• Record extracts:

▼

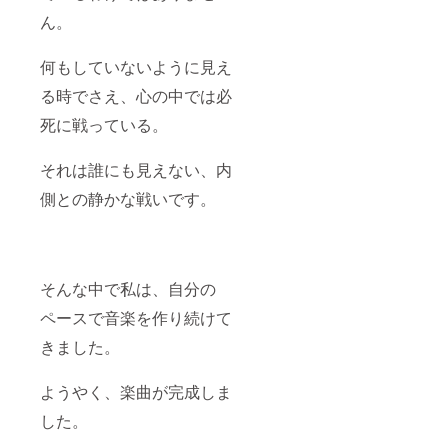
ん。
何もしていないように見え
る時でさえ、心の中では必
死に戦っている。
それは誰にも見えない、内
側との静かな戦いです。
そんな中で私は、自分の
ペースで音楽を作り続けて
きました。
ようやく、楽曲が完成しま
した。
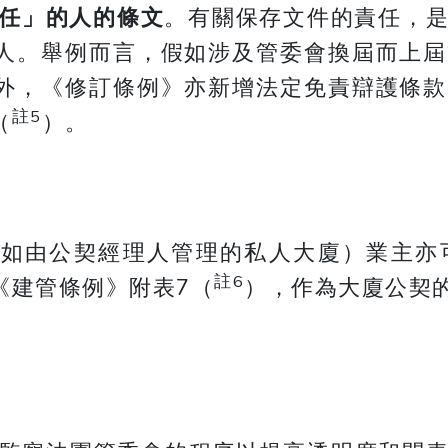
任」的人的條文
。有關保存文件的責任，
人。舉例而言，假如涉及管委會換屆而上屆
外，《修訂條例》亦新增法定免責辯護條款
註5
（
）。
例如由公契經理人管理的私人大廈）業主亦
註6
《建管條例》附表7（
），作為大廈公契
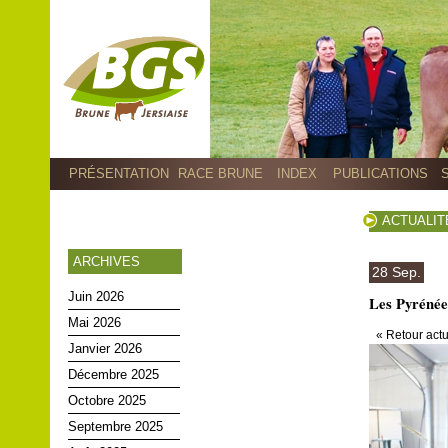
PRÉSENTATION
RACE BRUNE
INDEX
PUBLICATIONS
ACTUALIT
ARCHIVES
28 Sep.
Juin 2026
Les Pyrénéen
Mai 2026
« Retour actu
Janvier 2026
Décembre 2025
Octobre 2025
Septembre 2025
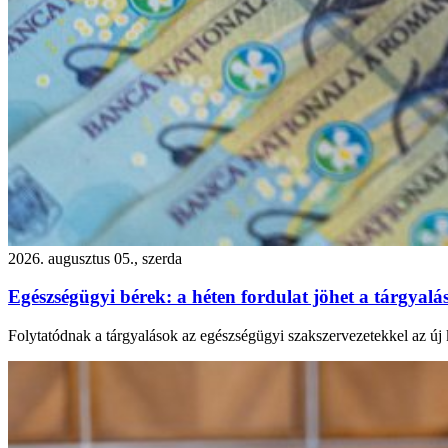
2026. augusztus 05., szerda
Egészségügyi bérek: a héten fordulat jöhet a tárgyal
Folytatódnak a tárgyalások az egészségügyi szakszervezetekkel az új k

▲
▼

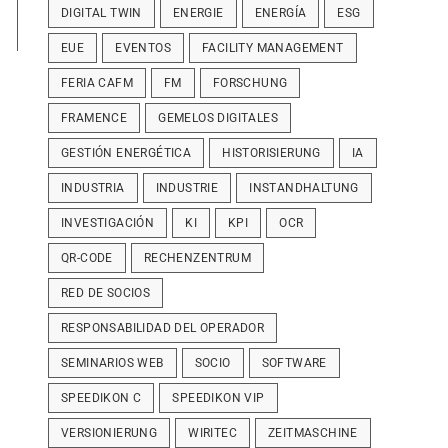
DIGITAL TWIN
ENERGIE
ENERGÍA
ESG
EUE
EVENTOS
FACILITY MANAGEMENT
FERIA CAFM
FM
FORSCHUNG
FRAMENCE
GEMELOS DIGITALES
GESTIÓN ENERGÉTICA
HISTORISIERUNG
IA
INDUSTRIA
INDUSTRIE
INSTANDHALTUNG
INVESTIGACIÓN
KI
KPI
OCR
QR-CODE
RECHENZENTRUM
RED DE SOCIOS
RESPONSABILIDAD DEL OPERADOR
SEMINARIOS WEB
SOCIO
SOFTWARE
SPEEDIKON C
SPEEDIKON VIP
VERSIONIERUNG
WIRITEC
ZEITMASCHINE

▲

• Exercise aim: In the data above, find the line containing "側との静かな戦いです。" and the line containing "Folytatódnak a tárgyalások". Repeat those two lines and everything between them exactly, minus the pictures.

• Exercise result:
側との静かな戦いです。
そんな中で私は、自分の
ペースで音楽を作り続けて
きました。
ようやく、楽曲が完成しま
した。
任」的人的條文
。有關保存文件的責任，
人。舉例而言，假如涉及管委會換屆而上屆
外，《修訂條例》亦新增法定免責辯護條款
註5
（
）。
例如由公契經理人管理的私人大廈）業主亦
註6
《建管條例》附表7（
），作為大廈公契
PRÉSENTATION
RACE BRUNE
INDEX
PUBLICATIONS
ACTUALIT
ARCHIVES
28 Sep.
Juin 2026
Les Pyrénéen
Mai 2026
« Retour actu
Janvier 2026
Décembre 2025
Octobre 2025
Septembre 2025
2026. augusztus 05., szerda
Egészségügyi bérek: a héten fordulat jöhet a tárgyal
Folytatódnak a tárgyalások az egészségügyi szakszervezetekkel az új k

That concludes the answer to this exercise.